"Grau ist nicht grau"
(gris n'est pas gris)
Tom Penson, Alan Ebnother, Daniel Gôttin, Gottfried
Honegger, John Meyer, Aurélie Nemours, Jean Pfaff, Yuko
Shiraishi, Helmut Schmidt Rhen, Ulrich Wellmann, Peter Willen
On lui impute tant de non-qualités, le pauvre gris
en est dégrisé. Dans tous les sondages, il arrive
bon dernier, mal aimé parmi les mal aimés, et quand
on demande aux personnes interrogées à quoi elles
associent la couleur grise, elles se montrent si désobligeantes
à son égard qu'on en a froid dans le dos : ennui,
indifférence, absence de caractère, embarras et
pauvreté ne sont que la partie émergée d'un
iceberg que les gaz d'échappement ont depuis longtemps
recouvert de grisaille. Notre langue n'est pas franchement plus
amène: nous n'aimons guère penser à l'âge
où l'on grisonne, de peur de nous faire des cheveux blancs
avant l'heure, et cela fait longtemps que nous avons chassé
la face sombre du passé de nos cellules grises ; quant
à la grise mine des éminences grises des zones
d'ombre de l'économie dans la grisaille des journées
de novembre, nous ne connaîtrons probablement jamais la
vérité. Dès que nous croisons la couleur
grise, en n' importe quel point du globe, le quotidien fait
d'emblée grise mine : autoroutes et béton gris,
uniformes vert-de-gris et eaux grisâtres, moisissure
grisette sur notre pain.
Même les vertus dont on pare le gris, comme la ponctualité,
la neutralité, la réflexion, l'objectivité
et la fonctionnalité, ont une connotation négative;
ce ne sont pas là des qualités que l'on aime mettre
en avant dans une petite annonce matrimoniale. " Mon bon
ami, toute théorie est grise / vert est l'arbre précieux
de la vie ", c' est en ces termes ressassés
que Méphistophélès, par la plume de Goethe,
provoque les doutes les plus noirs chez l'étudiant Vagner.
Dans la même tragédie, quatre femmes - la douleur,
la nécessité, la culpabilité et la misère
- tourmentent le vieux Faust et le traquent jusqu'à la
mort.
Dans la " Théorie des couleurs " (Farbenlehre)
de Goethe, le gris jouit d'un tout autre rang : le poète
l'ennoblit, il voit en lui l'origine de toutes les autres couleurs.

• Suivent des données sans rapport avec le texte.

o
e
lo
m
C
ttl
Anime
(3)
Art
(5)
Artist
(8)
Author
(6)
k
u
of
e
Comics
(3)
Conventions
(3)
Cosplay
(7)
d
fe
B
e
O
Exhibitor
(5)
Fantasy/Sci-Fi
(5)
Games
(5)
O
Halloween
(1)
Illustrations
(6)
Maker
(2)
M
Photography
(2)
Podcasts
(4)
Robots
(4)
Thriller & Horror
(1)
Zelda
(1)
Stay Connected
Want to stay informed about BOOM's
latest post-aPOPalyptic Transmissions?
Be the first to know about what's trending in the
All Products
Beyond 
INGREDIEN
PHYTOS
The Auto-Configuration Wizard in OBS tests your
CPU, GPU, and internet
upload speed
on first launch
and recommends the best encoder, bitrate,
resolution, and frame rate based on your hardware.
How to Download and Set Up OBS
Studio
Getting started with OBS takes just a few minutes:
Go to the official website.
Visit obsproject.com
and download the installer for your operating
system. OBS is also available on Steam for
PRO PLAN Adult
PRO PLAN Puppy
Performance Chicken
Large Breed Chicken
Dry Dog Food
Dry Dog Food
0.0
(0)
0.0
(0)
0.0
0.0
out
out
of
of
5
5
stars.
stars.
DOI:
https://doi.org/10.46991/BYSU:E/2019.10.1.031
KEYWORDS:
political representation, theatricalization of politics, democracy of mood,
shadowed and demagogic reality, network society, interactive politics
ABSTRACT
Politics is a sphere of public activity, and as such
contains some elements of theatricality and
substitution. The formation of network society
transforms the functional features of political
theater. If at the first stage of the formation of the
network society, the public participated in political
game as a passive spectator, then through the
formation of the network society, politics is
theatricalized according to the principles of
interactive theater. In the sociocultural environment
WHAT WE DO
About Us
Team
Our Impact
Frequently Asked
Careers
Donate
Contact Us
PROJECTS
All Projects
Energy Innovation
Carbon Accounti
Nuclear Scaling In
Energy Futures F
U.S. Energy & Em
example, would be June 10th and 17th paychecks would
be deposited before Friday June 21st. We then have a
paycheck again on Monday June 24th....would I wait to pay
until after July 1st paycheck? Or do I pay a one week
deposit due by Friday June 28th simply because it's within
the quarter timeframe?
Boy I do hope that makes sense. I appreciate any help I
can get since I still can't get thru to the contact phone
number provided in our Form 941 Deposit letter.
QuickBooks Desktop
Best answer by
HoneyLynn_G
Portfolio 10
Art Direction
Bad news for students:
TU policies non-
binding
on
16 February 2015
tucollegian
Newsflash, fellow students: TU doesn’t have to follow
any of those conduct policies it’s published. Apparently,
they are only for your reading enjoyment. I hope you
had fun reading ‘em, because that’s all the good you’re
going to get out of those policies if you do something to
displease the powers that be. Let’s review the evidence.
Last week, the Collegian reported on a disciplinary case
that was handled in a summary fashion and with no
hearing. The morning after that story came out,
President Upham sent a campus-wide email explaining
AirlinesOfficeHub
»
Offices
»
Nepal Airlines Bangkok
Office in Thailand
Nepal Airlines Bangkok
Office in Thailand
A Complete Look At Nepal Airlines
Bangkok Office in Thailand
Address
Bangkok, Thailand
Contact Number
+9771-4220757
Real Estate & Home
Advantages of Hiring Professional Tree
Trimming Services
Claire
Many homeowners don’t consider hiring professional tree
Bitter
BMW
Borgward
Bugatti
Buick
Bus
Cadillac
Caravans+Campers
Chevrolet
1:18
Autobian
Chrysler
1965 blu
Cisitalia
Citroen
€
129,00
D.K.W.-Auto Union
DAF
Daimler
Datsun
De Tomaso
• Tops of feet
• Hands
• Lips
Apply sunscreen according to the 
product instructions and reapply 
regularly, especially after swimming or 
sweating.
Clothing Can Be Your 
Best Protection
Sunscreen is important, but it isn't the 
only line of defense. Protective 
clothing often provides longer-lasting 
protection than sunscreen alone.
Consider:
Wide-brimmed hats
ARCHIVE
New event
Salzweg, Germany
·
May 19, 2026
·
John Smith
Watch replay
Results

Avec véhémence, Goethe réfute la conception
de Newton, qui affirme que la somme de toutes les couleurs ensemble
produit le blanc. Goethe a fait tourner le cercle chromatique
de Newton, observé comment les différentes
couleurs se liaient en une mixture grisâtre et bâti
ensuite sa pseudo théorie sur ses impressions. Dans sa
théorie, Newton se sert de sa palette de couleurs pour
démontrer que la lumière blanche est constituée
de rayons colorés, mais Goethe n'en a cure : il refuse
de croire que les couleurs de la lumière se comportent
différemment des couleurs recelées dans sa boîte
d'aquarelles qui ont parcouru le monde.
Cependant, Si la théorie de Goethe et en particulier sa
théorie sur le gris comme l'origine de toutes les couleurs,
est malmenée depuis près de deux siècles,
le mythe du gris n'a pas pâli. " Le gris est la
plus colorée des couleurs " aurait dit Josef Albers.
Et si nous regardons la production artistique des dernières
années, nous constatons que le gris, décliné
dans toute sa gamme de nuances, est omniprésent,
sans que, pour autant, nous sombrions dans une grisaille
abyssale - en dépit de ses connotations linguistiques
et symboliques négatives. Au contraire nous éprouvons
une sorte de liberté à l'égard du gris,
qui n'a pas l'énergie envahissante d'un rouge, ni le pathos
pesant d'un bleu. Peut-étre est-ce là son secret
après tout : peut-être le gris n'est-il pas vraiment
gris parce que nous ne le voyons pas comme tel, parce qu'il nous
permet d'y percevoir notre propre couleur, parce qu'il renferme
ou reflète nos secrets les plus intimes. La nuit, tous
les chats sont gris - et c'est bien cela qui les rend si excitants.